Staff Editorial: Student body deserves transparency on COVID-19 protocols and accountability
Administration has shifted responsibility onto the disabled community to advocate for their own health and safety
The Disabled Student Union released a petition calling for the American University administration to mandate weekly COVID-19 testing for the AU community in order to track the spread of the virus and protect communities directly affected by the pandemic on Dec. 16. Currently, the University only requires students, faculty and staff who plan to return to campus to test within 48 hours of arriving and receive booster doses of the vaccine by Feb. 10.
The Eagle stands in solidarity with the DSU and AU's disabled community and their demands that the University facilitate a clear line of communication with their students to ensure that every individual is protected in their campus-wide decisions.
Since the announcement of spring classes being virtual in January and the plan of returning to in-person operations, students have pointed out gaps within AU’s COVID-19 protocols.
One of the significant issues at hand is that the DSU had to create a petition at all because disabled voices are continuously drowned out in campus policy decision-making. Not only should the administration have accounted for and communicated with the disabled community before their COVID-19 protocols were made, but it is also upon students to take responsibility for not posing threats to the health of their peers. The belief that most people will get it will have “mild symptoms” blatantly disregards immunocompromised students in our community. We’ve collectively placed disabled issues on the backburner to protect our individualistic tendencies.
We acknowledge that the petition was created when we were assumed to be in-person for classes, and the need for mandatory testing will be all the more important when we return to in-person operations on Jan. 31. If the administration ultimately decides to impose a testing mandate, it should be required to test one to two days a week. Bi-weekly testing would fail to detect a viral load, as a viral load is present two to 14 days after being exposed. How we approach the testing process is flawed, raising questions on whether one should attend their activities during the day waiting for their results. But would mandatory testing make testing results even more delayed? With the likelihood of the positivity rate increasing with a mandate, how will we expand limited isolation housing? Is there a different standard for students off-campus and how will that be implemented?
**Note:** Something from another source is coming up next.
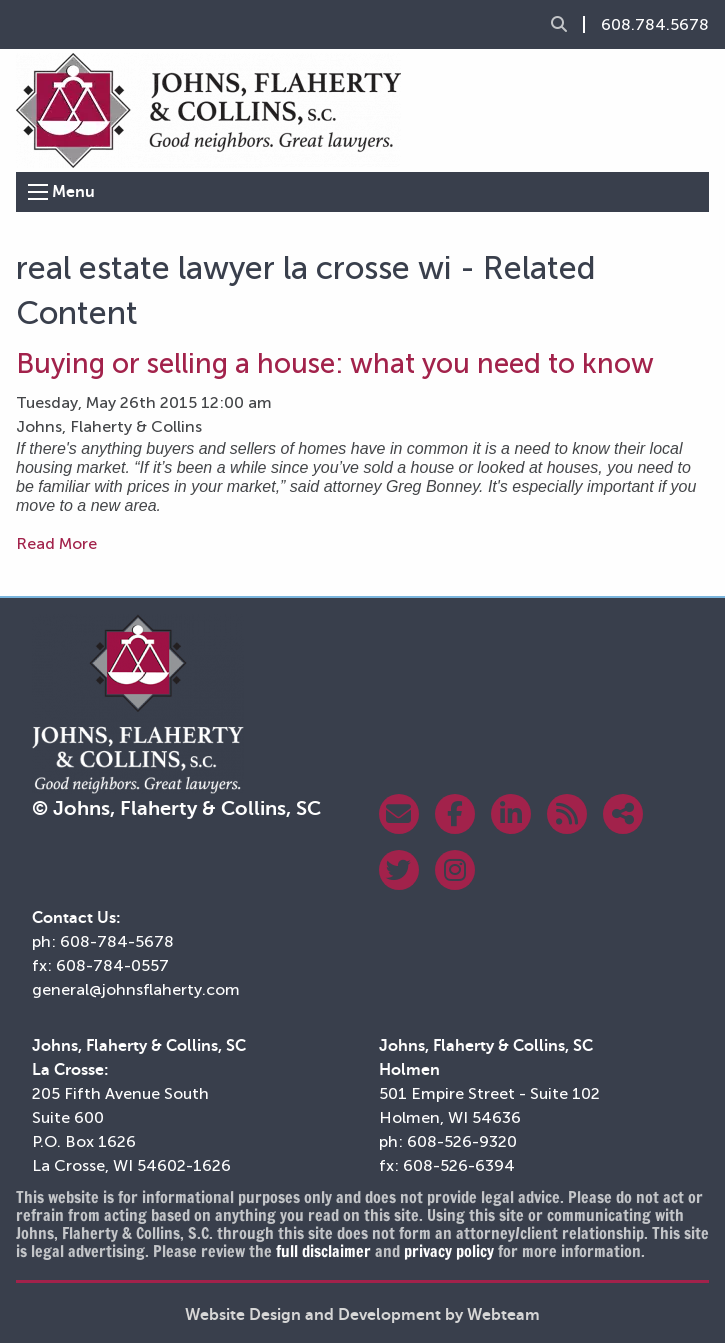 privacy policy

Testing frequently would mean that results would take longer to get back, which is a downside, but it’s crucial in order to contain the virus.
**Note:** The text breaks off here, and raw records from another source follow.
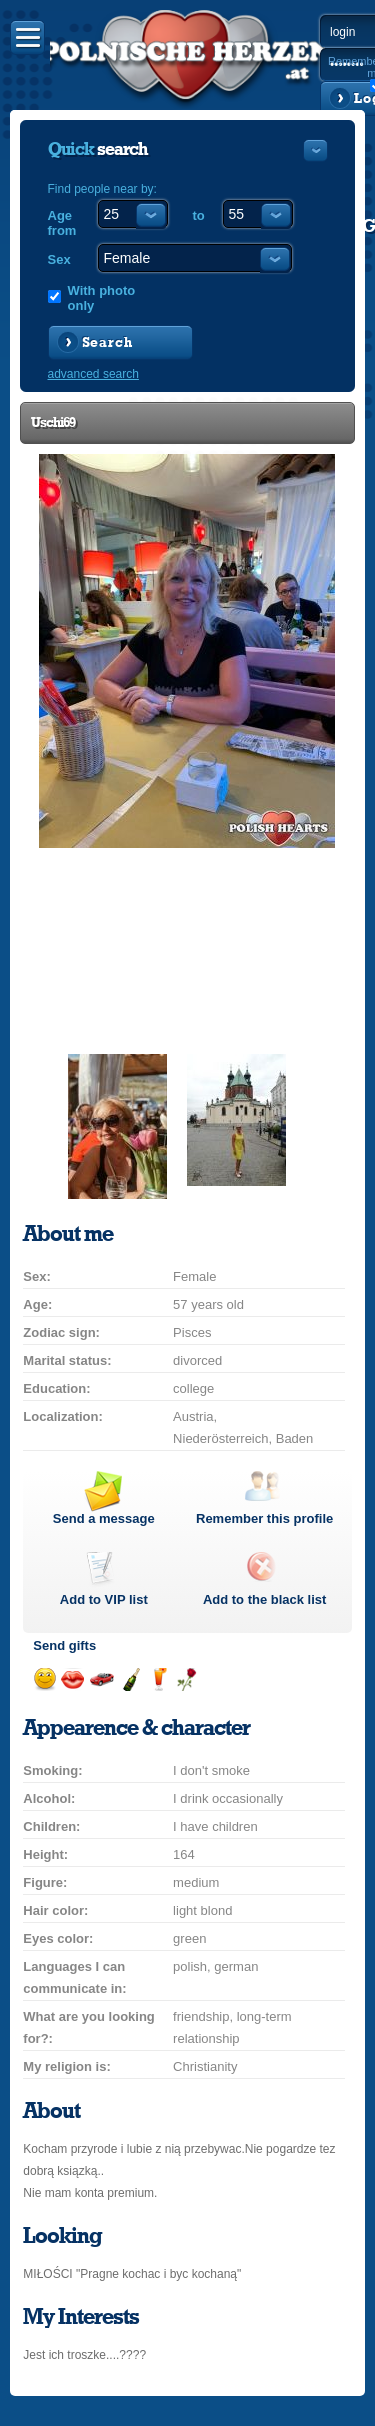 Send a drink (158, 1679)
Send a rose (186, 1679)
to (199, 215)
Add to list (104, 1599)
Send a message (104, 1518)
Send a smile (44, 1679)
Catholic University published a statement detailing how they were joining in on local universities’, including AU, partnerships with Shield T3 and mentioned that AU, Catholic, Marymount University and Gallaudet University were to use 5,000 tests per week out of 50,000 total that the T3 could process in early 2021. Though the AU community comprises more than 5,000 individuals, the highest number of community members the University ever tested last semester was 3,297. While this number was a significant peak in testing during the last week of the semester, the average number of tests administered every other week last semester was slightly less than 2,000.
With little to no communication on how we will move forward as a community amid the pandemic, it leaves students, faculty and staff with ambiguous interpretations on how to protect themselves. Per President Sylvia Burwell’s email, KN95 masks will be provided by the University starting in January. Questions surround the method of distributing these masks for everyone, and if it will remain consistent throughout the semester.
Maybe AU can’t mandate tests because T3 cannot provide and process the amount necessary. Perhaps their argument comes from the fact that the Centers for Disease Control and Prevention doesn’t require prolific testing for campuses that are vaccine-mandated. The University should be clear in their rationale rather than silent in their response. There is overwhelming evidence that not all students feel safe on campus, and those students — as well as the entire student body — deserve an explanation.
Correction: A previous version of this editorial incorrectly stated that KN95 masks were mandated on campus.